The summer of 2006 was one of Germany's finest hours. It was thrilled to be hosting the FIFA World Cup and a mood of collective euphoria had swept the nation. On most days, there wasn't a cloud in the sky: the temperatures soared and the country seemed to have taken to heart the event's official slogan: A time to make friends. It really was.

The German team was also in fine fettle, confidently winning its first four games and then defeating Argentina, the hot favorite for the title, in the quarter-final. As the semi-final approached, Germany looked like it had a good chance of winning the tournament and the nation was delirious with joy.

Fans painted German flags on their faces, sang along lustily to the national anthem at the start of every game, decorated their cars with red, black and gold pennants and hung flags from their balconies. As they gathered at public viewing venues in their thousands to cheer on the national team, the world looked on in astonishment, wondering what to make of this jubilant German public that was nothing like the uptight, unfriendly, bad-tempered bunch they'd been led to expect.

GettyImages 71402192 Fans celebrate the German National Team (Photo by Markus Gilliar/Pool/Bongarts/Getty Image)
Germany fully supported their football team during the 2006 World CupImage: Getty Images

This new-found patriotism was hailed as a healthy sense of national pride, and no one begrudged Germany its rediscovered self-confidence.

"I think it's great that I'm not the only one with a flag on my car," Horst Köhler, who was German president at the time, said in an interview with the mass-circulation "Bild Zeitung" in June 2006.

Freed from the burden of history

Diethelm Blecking, a sports scientist at the University of Freiburg, called the summer of 2006 Germany's "national coming-out."

But he added that it began a long time before the country hosted the World Cup, and said it was already stirring after German reunification in 1990.

"As early as 1998, writer Martin Walser gave a famous speech in St. Paul's Church in Frankfurt, urging Germans to free themselves from the burden of history," Blecking said. "The audience got to their feet and gave him a standing ovation."

But in 2006 after the final whistle in the championship match in Berlin, the flags were soon packed away. Germans' uninhibited patriotism didn't survive the end of the World Cup tournament.

Jürgen Mittag Bildrechte: Arne Lichtenberg
Jürgen Mittag: "tournaments are staged like events"Image: DW/Lichtenberg

That came as no surprise to Jürgen Mittag, professor at the German Sport University in Cologne.

"Increasingly, those sort of tournaments are staged like events and national symbols are part of the package," he said, explaining that their point is basically to create a party atmosphere.

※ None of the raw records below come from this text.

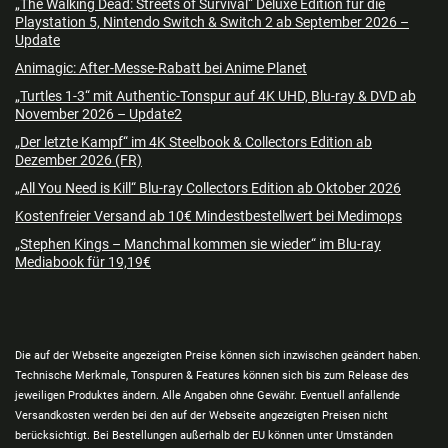
„The Walking Dead: Streets of Survival“ Deluxe Edition für die
Playstation 5, Nintendo Switch & Switch 2 ab September 2026 –
Update
Animagic: After-Messe-Rabatt bei Anime Planet
„Turtles 1-3“ mit Authentic-Tonspur auf 4K UHD, Blu-ray & DVD ab
November 2026 – Update2
„Der letzte Kampf“ im 4K Steelbook & Collectors Edition ab
Dezember 2026 (FR)
„All You Need is Kill“ Blu-ray Collectors Edition ab Oktober 2026
Kostenfreier Versand ab 10€ Mindestbestellwert bei Medimops
„Stephen Kings – Manchmal kommen sie wieder“ im Blu-ray
Mediabook für 19,19€
Die auf der Webseite angezeigten Preise können sich inzwischen geändert haben.
Technische Merkmale, Tonspuren & Features können sich bis zum Release des
jeweiligen Produktes ändern. Alle Angaben ohne Gewähr. Eventuell anfallende
Versandkosten werden bei den auf der Webseite angezeigten Preisen nicht
berücksichtigt. Bei Bestellungen außerhalb der EU können unter Umständen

But the flags hadn't disappeared for good. They were dusted off for the 2008 UEFA European Football Championship, the 2010 World Cup and the UEFA Euro 2012. The German team played well in all of these events and the public turned out in droves to watch the games at public viewing venues. It was just like 2006 all over again.

But Blecking didn't think too much should be read into the nation's new-found willingness to wave German flags around.

Diethelm Blecking Bildrechte: Arne Lichtenberg
Diethelm Blecking: "Young people look to football for a sense of community"Image: DW/Lichtenberg

"Many people today are confused and have no idea what to expect in the next 20 years," he said. "Young people in particular look to football and the sense of community it offers to fill this vacuum."

He dismissed the idea that there's any latent nationalism lurking behind the flare-up of patriotism in Germany.

Along with Mittag, he said he thinks the effects of sporting events soon die down. Once they're over, people forget their national pride - and the German president is once again the only one driving round with a flag on his car.